Plant Grown From Mystery China Seeds to Be Removed After Man Says It's 'Growing Like Crazy'

An Arkansas man who sowed mystery seeds he received from China has revealed the resulting plant is "growing like crazy." The local Department of Agriculture is set to remove the plant from his property for further study.

Doyle Crenshaw of Booneville told 5 News: "We brought them down here and planted the seeds just to see what would happen, every two weeks I'd come by and put Miracle-Gro on it and they just started growing like crazy."

Crenshaw told The New York Times that he had ordered blue zinnia seeds from Amazon, but received the unidentified seeds in a package labeled as containing studded earrings. Crenshaw said: "It's a really pretty plant. It looks like a giant squash plant."

Seeds
A miller holds buckwheat's seeds in his hand on November 6, 2017 in Guehenno, western France. Americans have been receiving unsolicited packets of mystery seeds from China in what the USDA believes is a brushing scam. AFP/Getty

Mysterious packets of unidentified seeds from China have been sent to addresses across the U.S. and Canada. On Monday, the USDA said that it had identified some of the seeds that Americans have received from China.

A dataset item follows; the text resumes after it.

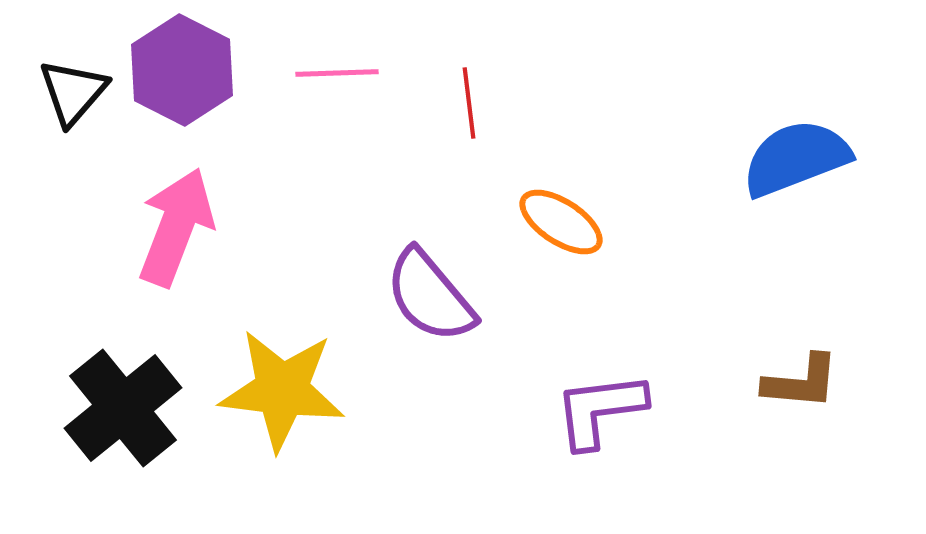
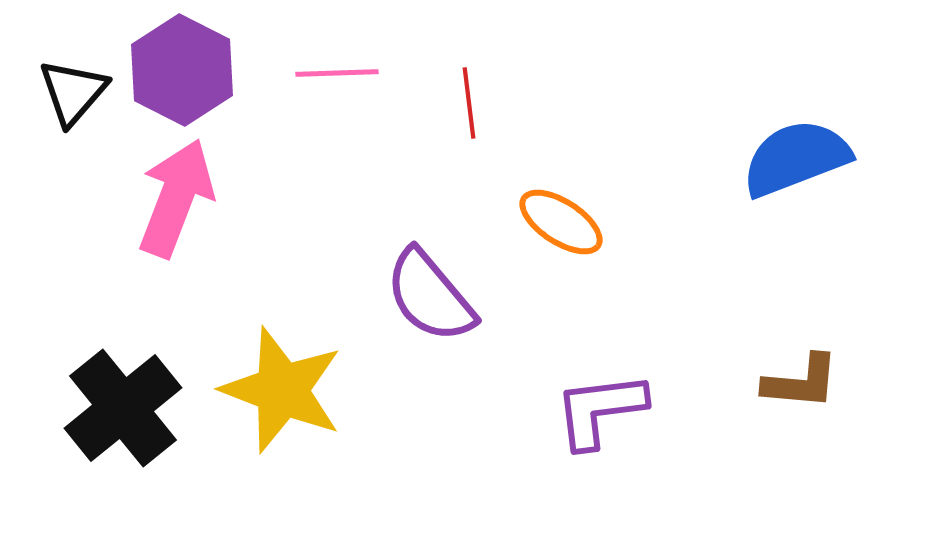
pink arrow: moved 29 px up
yellow star: rotated 14 degrees clockwise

Osama El-Lissy, a member of the USDA's Animal and Plant Health Inspection Service, said: "We have identified 14 different species of seeds, including mustard, cabbage, morning glory and some herbs, like mint, sage, rosemary, lavender, and then other seeds like hibiscus and roses."

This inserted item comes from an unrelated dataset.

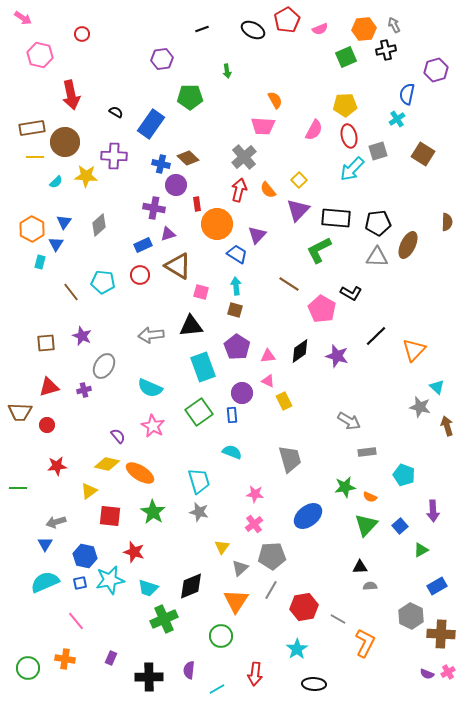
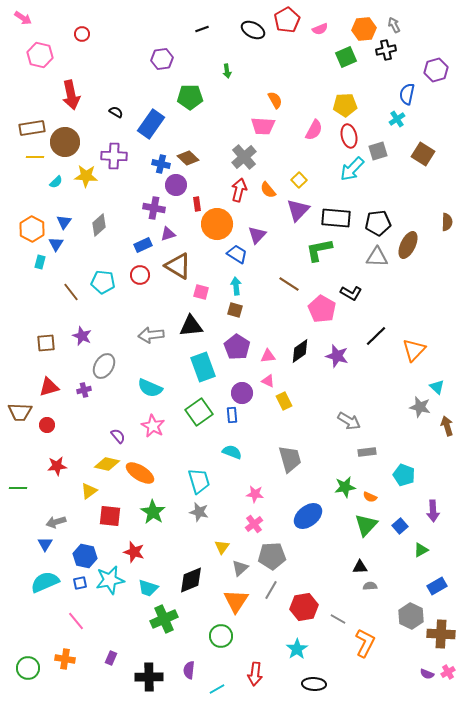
green L-shape at (319, 250): rotated 16 degrees clockwise
black diamond at (191, 586): moved 6 px up
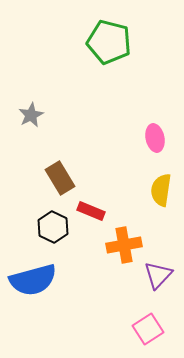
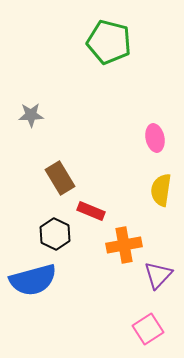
gray star: rotated 25 degrees clockwise
black hexagon: moved 2 px right, 7 px down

The USDA said in a statement that they believe that the seeds are being mailed as part of a "brushing scam," which involves a seller sending a buyer an unsolicited item to then post a fake customer review and boost sales.

The statement said: "USDA is currently collecting seed packages from recipients and will test their contents and determine if they contain anything that could be of concern to U.S. agriculture or the environment."

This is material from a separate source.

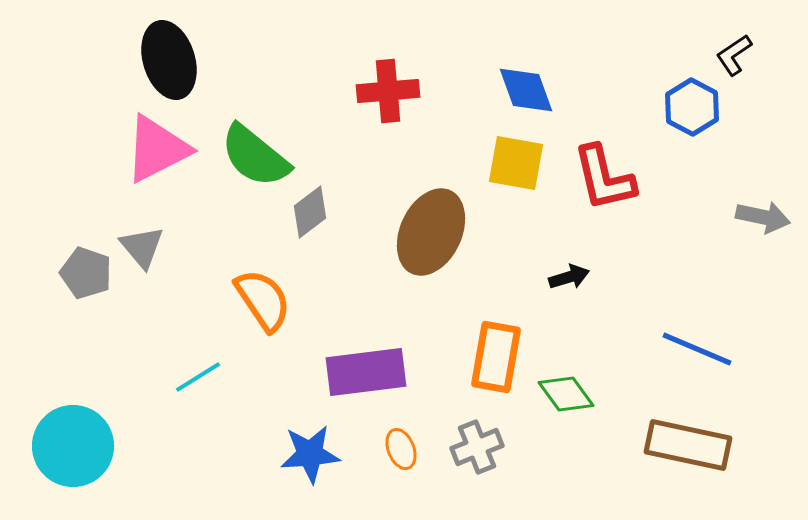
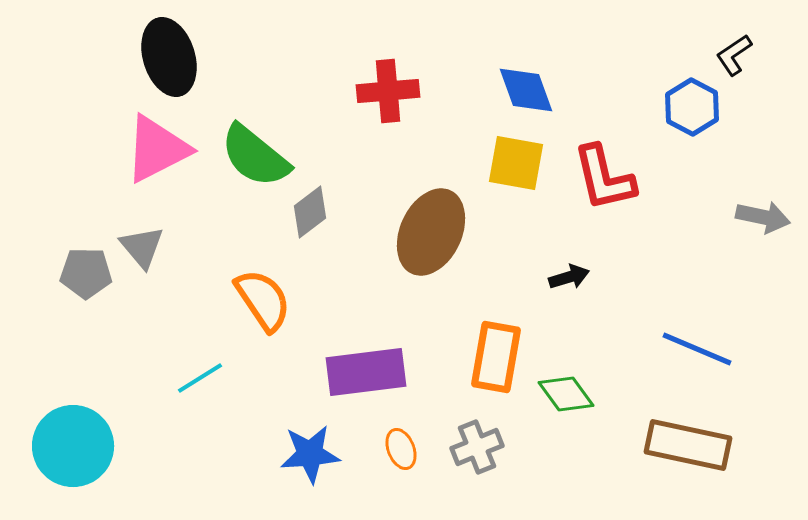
black ellipse: moved 3 px up
gray pentagon: rotated 18 degrees counterclockwise
cyan line: moved 2 px right, 1 px down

While some seeds have been identified, the USDA is encouraging anyone who receives a packet of unsolicited seeds to mail them to a State or Federal agriculture office instead of planting them.

However, China has asked the U.S. to return the mystery seeds so that they can conduct an investigation. Chinese foreign ministry spokesperson Wang Wenbin said during a news briefing: "Plant seeds are articles prohibited as imports or in transit or admitted conditionally for UPU [Universal Postal Union] member countries.

"China Post strictly follows the UPU provisions and prohibits seeds from conveyance by post. USPS [United States Postal Service] recently found some packages of seeds with address labels suggesting they were sent from China."

Multiple states, including Arizona, Virginia, Washington, Louisiana, Kansas, Utah and Ohio, have all reported residents receiving unidentified seeds from China since July.